Les deux femmes entrèrent dans la maison tandis qu’Estevan s’asseyait pensif sur une des marches du perron.

Son attente ne fut pas longue. Au bout de dix minutes les deux femmes sortirent.

Elles avaient revenu le costume complet des Apaches ; les peintures dont elles avaient recouvert leur visage complétaient l’illusion et les rendaient méconnaissables.

Estevan ne put retenir un cri d’admiration, tant la transformation était entière.

— Oh ! dit-il, vous êtes bien réellement des Indiennes ainsi.

— Croyez-vous donc, reprit doña Hermosa avec un sourire ironique, que don Torribio seul ait le privilège de changer à volonté et de se transformer à sa guise ?
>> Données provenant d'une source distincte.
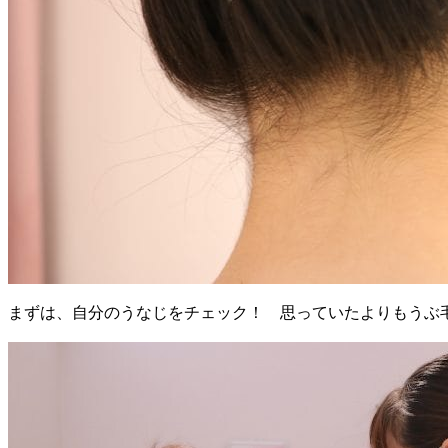
まずは、自分のうなじをチェック！ 思っていたよりもうぶ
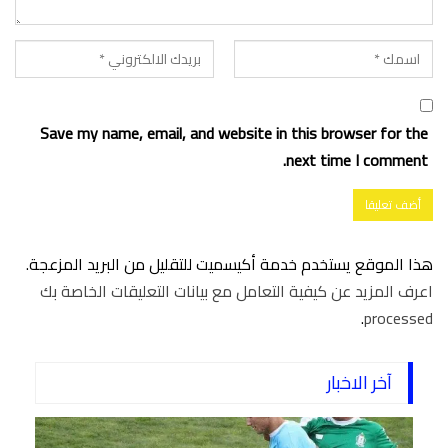
Save my name, email, and website in this browser for the
next time I comment.
هذا الموقع يستخدم خدمة أكيسميت للتقليل من البريد المزعجة.
اعرف المزيد عن كيفية التعامل مع بيانات التعليقات الخاصة بك
.
processed
آخر الاخبار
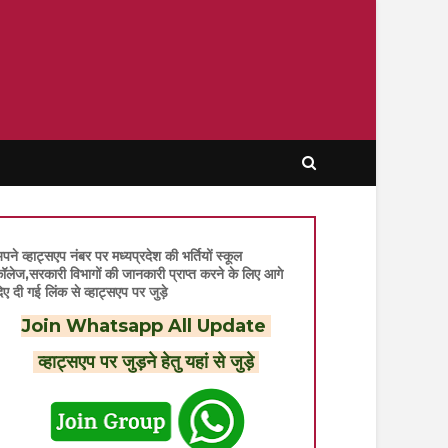
पने व्हाट्सएप नंबर पर मध्यप्रदेश की भर्तियों स्कूल
ॉलेज,सरकारी विभागों की जानकारी प्राप्त करने के लिए आगे
िए दी गई लिंक से व्हाट्सएप पर जुड़े
Join Whatsapp All Update
व्हाट्सएप पर जुड़ने हेतु यहां से जुड़े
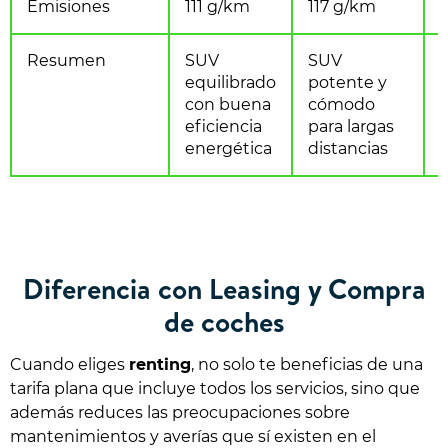
Emisiones
111 g/km
117 g/km
Resumen
SUV
SUV
S
equilibrado
potente y
con buena
cómodo
eficiencia
para largas
energética
distancias
Diferencia con Leasing y Compra
de coches
Cuando eliges
renting
, no solo te beneficias de una
tarifa plana que incluye todos los servicios, sino que
además reduces las preocupaciones sobre
mantenimientos y averías que sí existen en el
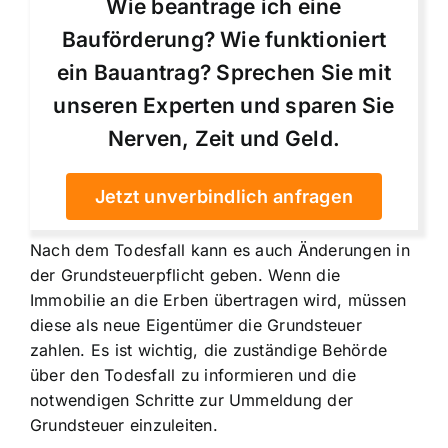
Wie beantrage ich eine
Bauförderung? Wie funktioniert
ein Bauantrag? Sprechen Sie mit
unseren Experten und sparen Sie
Nerven, Zeit und Geld.
Jetzt unverbindlich anfragen
Nach dem Todesfall kann es auch Änderungen in
der Grundsteuerpflicht geben. Wenn die
Immobilie an die Erben übertragen wird, müssen
diese als neue Eigentümer die Grundsteuer
zahlen. Es ist wichtig, die zuständige Behörde
über den Todesfall zu informieren und die
notwendigen Schritte zur Ummeldung der
Grundsteuer einzuleiten.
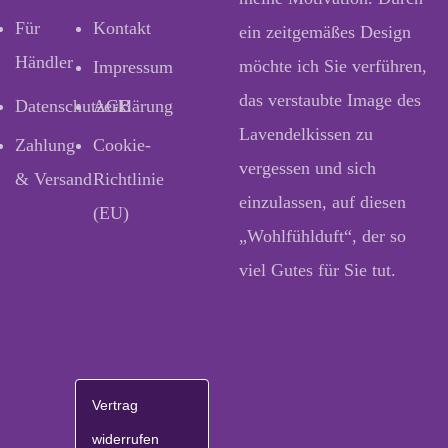
Für
Kontakt
ein zeitgemäßes Design
Händler
möchte ich Sie verführen,
Impressum
das verstaubte Image des
Datenschutzerklärung
AGB
Lavendelkissen zu
Zahlung
Cookie-
vergessen und sich
& Versand
Richtlinie
einzulassen, auf diesen
(EU)
„Wohlfühlduft“, der so
viel Gutes für Sie tut.
Vertrag
widerrufen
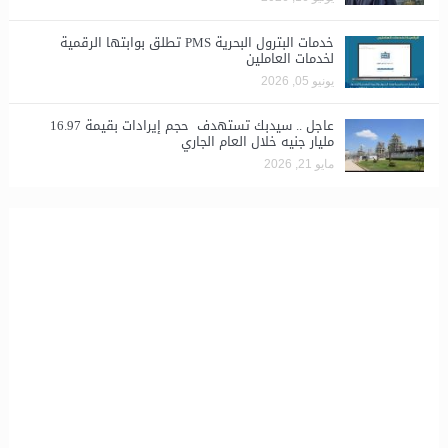
خدمات البترول البحرية PMS تطلق بوابتها الرقمية
لخدمات العاملين
يونيو 05, 2026
عاجل .. سيدبك تستهدف حجم إيرادات بقيمة 16.97
مليار جنيه خلال العام الجاري
مايو 21, 2026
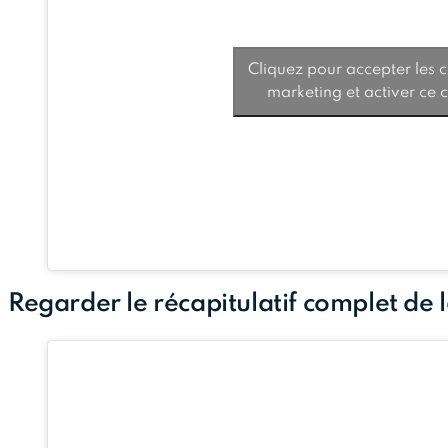
Cliquez pour accepter les 
marketing et activer ce 
Regarder le récapitulatif complet de 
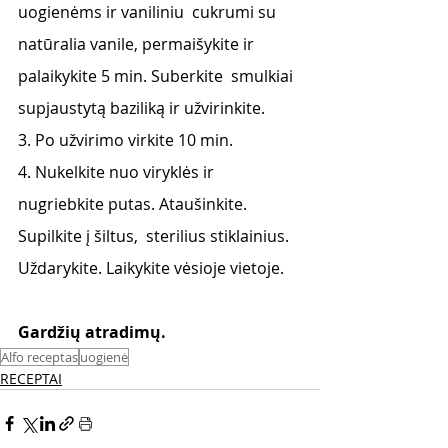
uogienėms ir vaniliniu  cukrumi su 
natūralia vanile, permaišykite ir 
palaikykite 5 min. Suberkite  smulkiai 
supjaustytą baziliką ir užvirinkite.  
3. Po užvirimo virkite 10 min. 
4. Nukelkite nuo viryklės ir 
nugriebkite putas. Ataušinkite. 
Supilkite į šiltus,  sterilius stiklainius. 
Uždarykite. Laikykite vėsioje vietoje.
Gardžių atradimų. 
Alfo receptas
uogienė
RECEPTAI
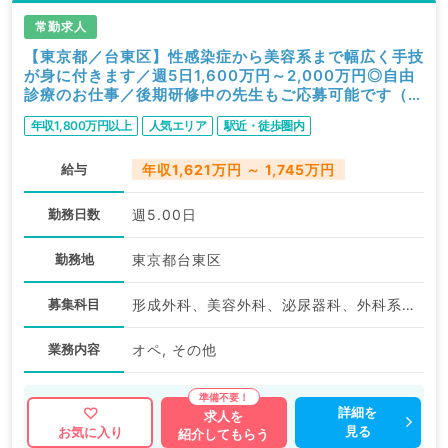
常勤求人
【東京都／台東区】性感染症から美容系まで幅広く手技
が身に付きます／週5日1,600万円～2,000万円◎自由
診療のお仕事／後期研修中の先生もご応募可能です（科
目不問／常勤）
年収1,800万円以上
人気エリア
駅近・徒歩圏内
給与
年収1,621万円 ～ 1,745万円
勤務日数
週5.00日
勤務地
東京都台東区
募集科目
形成外科、美容外科、泌尿器科、外科系全般、一般外科
業務内容
オペ, その他
詳細を
求人を
見る
お気に入り
紹介してもらう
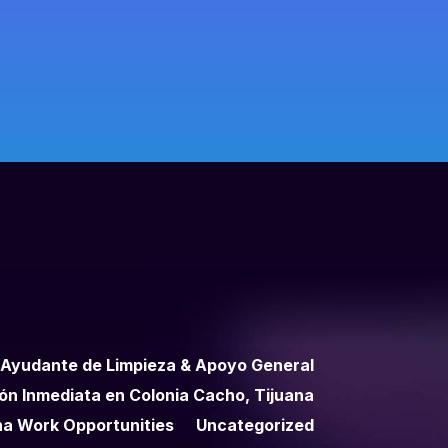
Ayudante de Limpieza & Apoyo General
ión Inmediata en Colonia Cacho, Tijuana
na Work Opportunities
Uncategorized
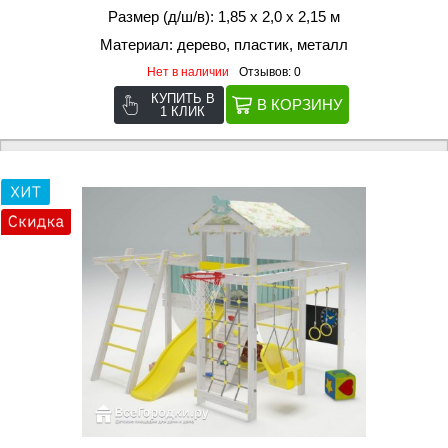
Размер (д/ш/в): 1,85 х 2,0 х 2,15 м
Материал: дерево, пластик, металл
Нет в наличии
Отзывов: 0
КУПИТЬ В
1 КЛИК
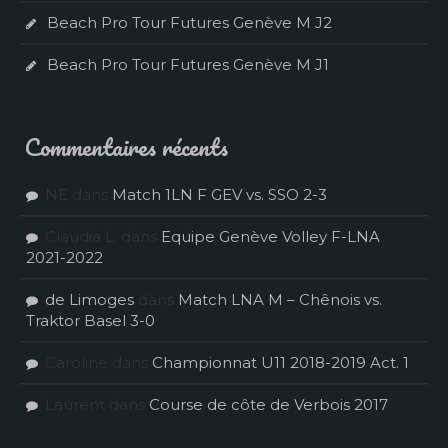
Beach Pro Tour Futures Genève M J2
Beach Pro Tour Futures Genève M J1
Commentaires récents
NE
dans
Match 1LN F GEV vs. SSO 2-3
Claudia L.
dans
Equipe Genève Volley F-LNA
2021-2022
de Limoges
dans
Match LNA M – Chênois vs.
Traktor Basel 3-0
Caroline
dans
Championnat U11 2018-2019 Act. 1
Laurent
dans
Course de côte de Verbois 2017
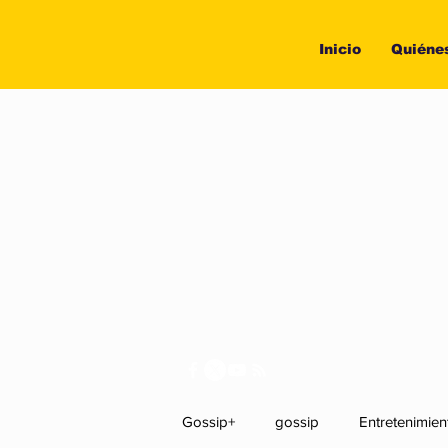
Inicio
Quiéne
Gossip+
gossip
Entretenimien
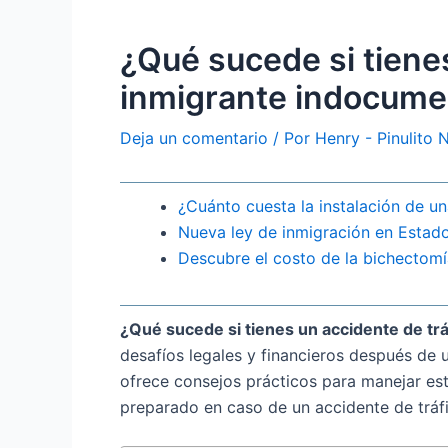
¿Qué sucede si tiene
inmigrante indocum
Deja un comentario
/ Por
Henry - Pinulito
¿Cuánto cuesta la instalación de u
Nueva ley de inmigración en Estad
Descubre el costo de la bichectomí
¿Qué sucede si tienes un accidente de trá
desafíos legales y financieros después de 
ofrece consejos prácticos para manejar est
preparado en caso de un accidente de tráf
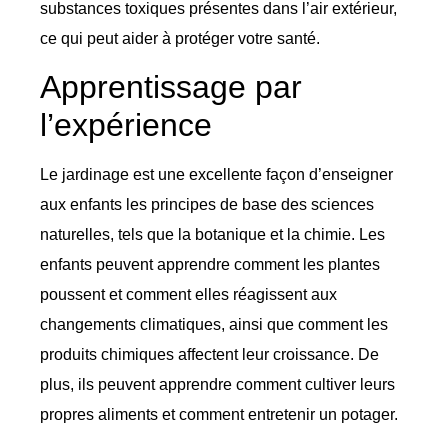
substances toxiques présentes dans l’air extérieur,
ce qui peut aider à protéger votre santé.
Apprentissage par
l’expérience
Le jardinage est une excellente façon d’enseigner
aux enfants les principes de base des sciences
naturelles, tels que la botanique et la chimie. Les
enfants peuvent apprendre comment les plantes
poussent et comment elles réagissent aux
changements climatiques, ainsi que comment les
produits chimiques affectent leur croissance. De
plus, ils peuvent apprendre comment cultiver leurs
propres aliments et comment entretenir un potager.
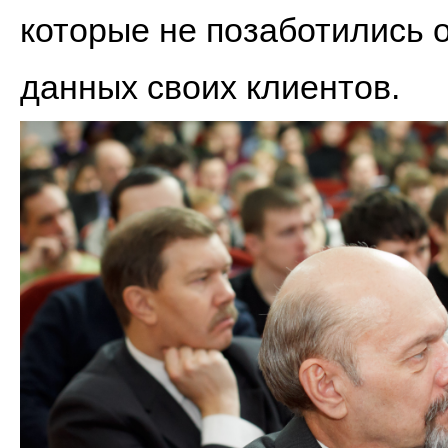
которые не позаботились
данных своих клиентов.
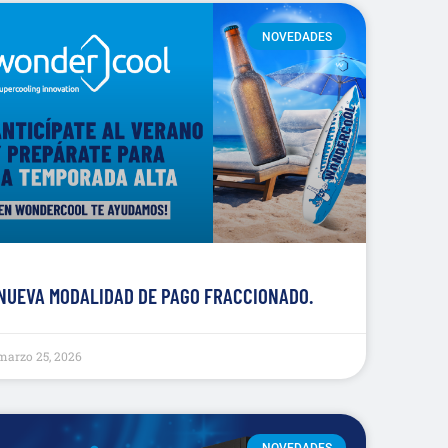
NOVEDADES
NUEVA MODALIDAD DE PAGO FRACCIONADO.
marzo 25, 2026
NOVEDADES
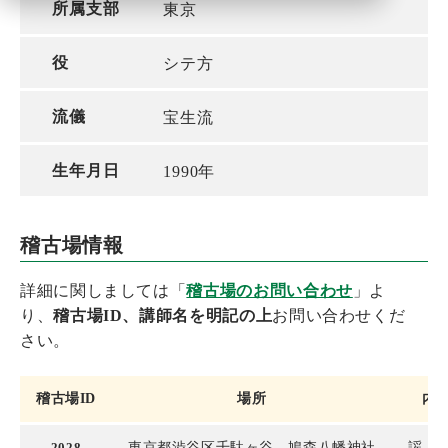
所属支部
東京
役
シテ方
流儀
宝生流
生年月日
1990年
稽古場情報
詳細に関しましては「
稽古場のお問い合わせ
」よ
り、
稽古場ID、講師名を明記の上
お問い合わせくだ
さい。
稽古場ID
場所
内
2028
東京都渋谷区千駄ヶ谷 鳩森八幡神社
謡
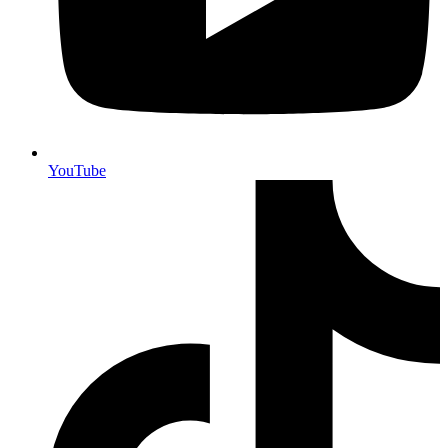
YouTube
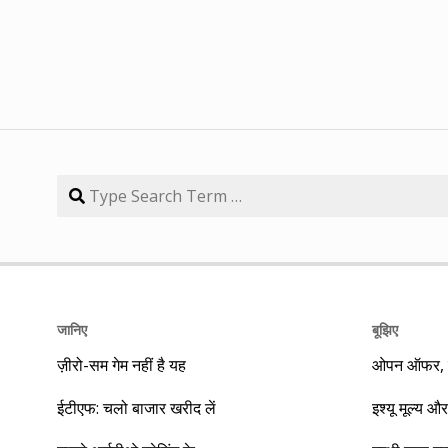
जानिए
बूझिए
ज़ीरो-सम गेम नहीं है यह
ओपन ऑफर, बा
ईटीएफ: चलो बाजार खरीद लें
इश्यू मूल्य और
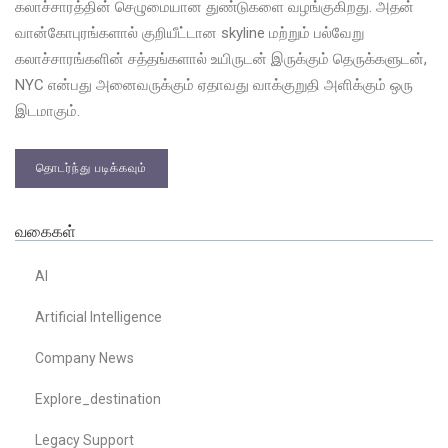
கலாச்சாரத்தின் செழுமையான துண்டுகளை வழங்குகிறது. அதன்
வான்கோபுரங்களால் குறியீட்டான skyline மற்றும் பல்வேறு
கலாச்சாரங்களின் சத்தங்களால் உயிருடன் இருக்கும் தெருக்களுடன்,
NYC என்பது அனைவருக்கும் ஏதாவது வாக்குறுதி அளிக்கும் ஒரு
இடமாகும்.
தொடர்ந்து படிக்கவும்
வகைகள்
AI
Artificial Intelligence
Company News
Explore_destination
Legacy Support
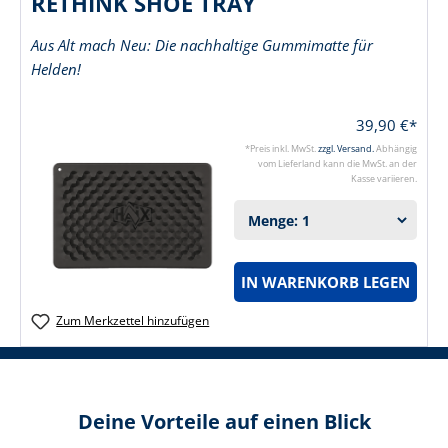
RETHINK SHOE TRAY
Aus Alt mach Neu: Die nachhaltige Gummimatte für
Helden!
39,90 €*
*Preis inkl. MwSt.
zzgl. Versand.
Abhängig
vom Lieferland kann die MwSt. an der
Kasse variieren.
IN WARENKORB LEGEN
Zum Merkzettel hinzufügen
Deine Vorteile auf einen Blick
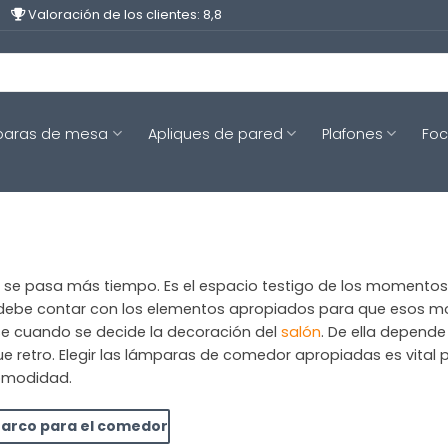
Valoración de los clientes: 8,8
aras de mesa
Apliques de pared
Plafones
Fo
 se pasa más tiempo. Es el espacio testigo de los momentos 
dor debe contar con los elementos apropiados para que esos 
e cuando se decide la decoración del
salón
. De ella depend
ue retro. Elegir las lámparas de comedor apropiadas es vital
comodidad.
arco para el comedor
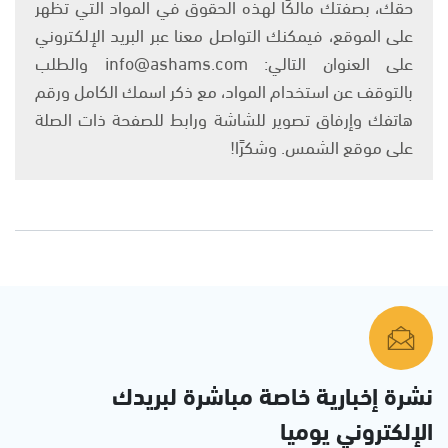
حقك، بصفتك مالكًا لهذه الحقوق في المواد التي تظهر
على الموقع، فيمكنك التواصل معنا عبر البريد الإلكتروني
على العنوان التالي: info@ashams.com والطلب
بالتوقف عن استخدام المواد، مع ذكر اسمك الكامل ورقم
هاتفك وإرفاق تصوير للشاشة ورابط للصفحة ذات الصلة
على موقع الشمس. وشكرًا!
نشرة إخبارية خاصة مباشرة لبريدك
الإلكتروني يوميا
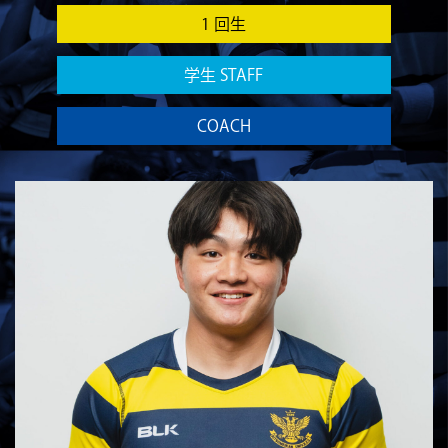
1 回生
学生 STAFF
COACH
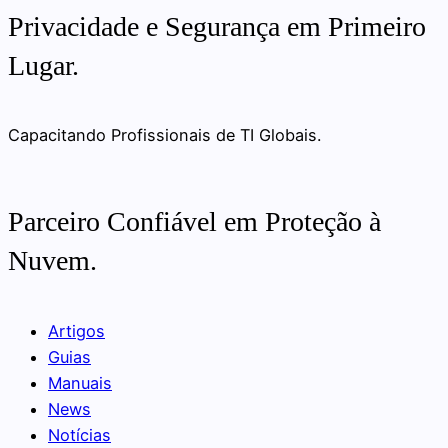
Privacidade e Segurança em Primeiro
Lugar.
Capacitando Profissionais de TI Globais.
Parceiro Confiável em Proteção à
Nuvem.
Artigos
Guias
Manuais
News
Notícias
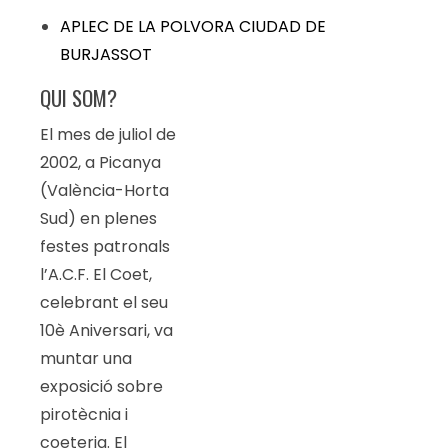
APLEC DE LA POLVORA CIUDAD DE
BURJASSOT
QUI SOM?
El mes de juliol de
2002, a Picanya
(València-Horta
Sud) en plenes
festes patronals
l’A.C.F. El Coet,
celebrant el seu
10è Aniversari, va
muntar una
exposició sobre
pirotècnia i
coeteria. El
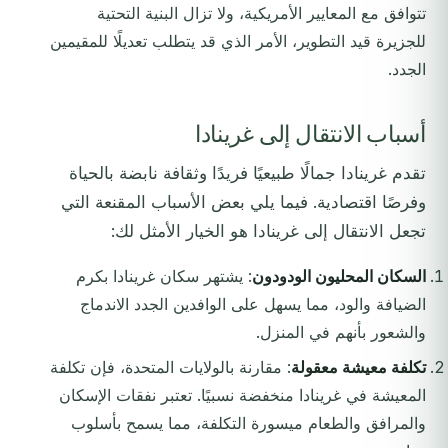
تتوافق مع المعايير الأمريكية، ولا تزال البنية التحتية
للجزيرة قيد التطوير، الأمر الذي قد يتطلب تعديلًا للمقيمين
الجدد.
أسباب الانتقال إلى غرينادا
تقدم غرينادا جمالًا طبيعيًا فريدًا وثقافة نابضة بالحياة
وفرصًا اقتصادية. فيما يلي بعض الأسباب المقنعة التي
تجعل الانتقال إلى غرينادا هو الخيار الأمثل لك:
السكان المحليون الودودون
: يشتهر سكان غرينادا بكرم
الضيافة والود، مما يسهل على الوافدين الجدد الاندماج
والشعور بأنهم في المنزل.
تكلفة معيشة معقولة
: مقارنة بالولايات المتحدة، فإن تكلفة
المعيشة في غرينادا منخفضة نسبيًا. تعتبر نفقات الإسكان
والمرافق والطعام ميسورة التكلفة، مما يسمح بأسلوب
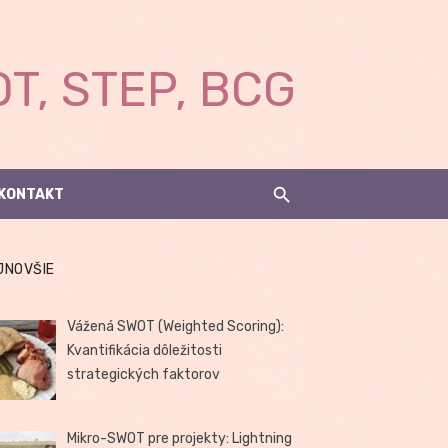
T, STEP, BCG
KONTAKT
JNOVŠIE
Vážená SWOT (Weighted Scoring):
Kvantifikácia dôležitosti
strategických faktorov
Mikro-SWOT pre projekty: Lightning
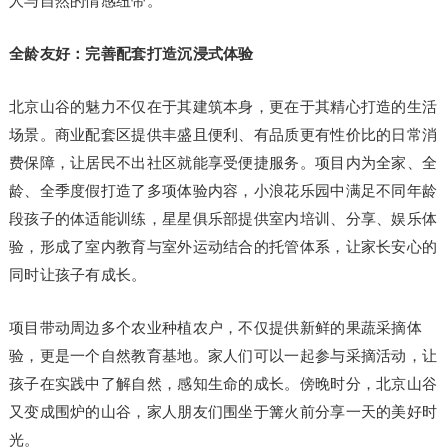
人与自然的情感纽带。
全龄友好：完善配套打造沉浸式体验
北京山谷的魅力不仅在于其建筑本身，更在于其精心打造的生活
场景。商业配套区提供丰盛且便利、有品质更有性价比的日常消
费保障，让居民不出社区就能享受便捷服务。项目内为全家、全
龄、全季度假打造了多项体验内容，小浪花乐园中满足不同年龄
段孩子的体适能训练，星星俱乐部提供室内培训、分享、娱乐体
验，形成了室内教育与室外运动结合的托管体系，让家长安心的
同时让孩子有成长。
项目带动周边多个农业种植农户，不仅提供新鲜的果蔬采摘体
验，更是一个自然教育基地。家人们可以一起参与采摘活动，让
孩子在实践中了解自然，感知生命的成长。傍晚时分，北京山谷
又变成围炉的山谷，家人朋友们围坐于篝火前分享一天的美好时
光。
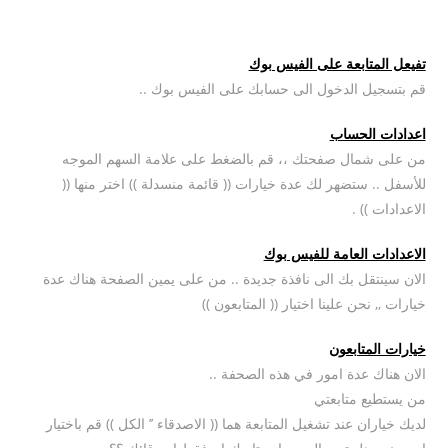
تفيعل المتابعة على الفيس بوك
قم بتسجيل الدخول الى حسابك على الفيس بوك ..
اعدادات الحساب
من على شمال صفحتك ،، قم بالضغط على علامة السهم الموجه
للأسفل .. ستضهر لك عدة خيارات (( قائمة منسدلة )) اختر منها ((
الاعدادات )) .
الاعدادات العامة للفيس بوك
الان سينتقل بك الى نافذة جديدة .. من على يمين الصفحة هناك عدة
خيارات ,, نحن علينا اختيار (( المتابعون ))
خيارات المتابعون
الان هناك عدة امور في هذه الصحفة ..
من يستطيع متابعتي
لديك خياران عند تشغيل المتابعة هما (( الاصدقاء ’’ الكل )) قم باختيار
— Qui peut lutter avec une femme ? fit Estevan en secouant la tête. Et maintenant que voulez-vous de moi ? continua-t-il.

— Peu de chose, répondit doña Hermosa, votre protection jusqu’aux premières lignes indiennes.

— Et ensuite ?

— Ensuite, le reste nous regarde.

— Mais vous ne comptez pas rester ainsi seules au milieu des païens ?

— Au contraire, il faut que nous y restions.

— Ma mère ! dit tristement le jeune homme, voulez-vous donc tomber aux mains de ces barbares païens ?

— Rassurez-vous, mon fils, dit la vieille dame avec un doux regard, je ne cours aucun danger.

— Mais cependant…

— Estevan ! interrompit doña Hermosa d’une voix brève, je vous réponds de votre mère.

Le mayordomo baissa la tête avec découragement.

— Enfin, dit-il d’un air peu convaincu, à la grâce de Dieu !

— Partons, dit doña Hermosa en s’enveloppant avec soin dans les plis d’un manteau.

Le jeune homme marchait en avant.

La nuit était épaisse, çà et là des feux mourants, autour desquels dormaient étendus les défenseurs du présidio, ne jetaient qu’une lueur pâle et incertaine, insuffisante pour se guider dans les ténèbres qu’ils augmentaient au lieu de les dissiper.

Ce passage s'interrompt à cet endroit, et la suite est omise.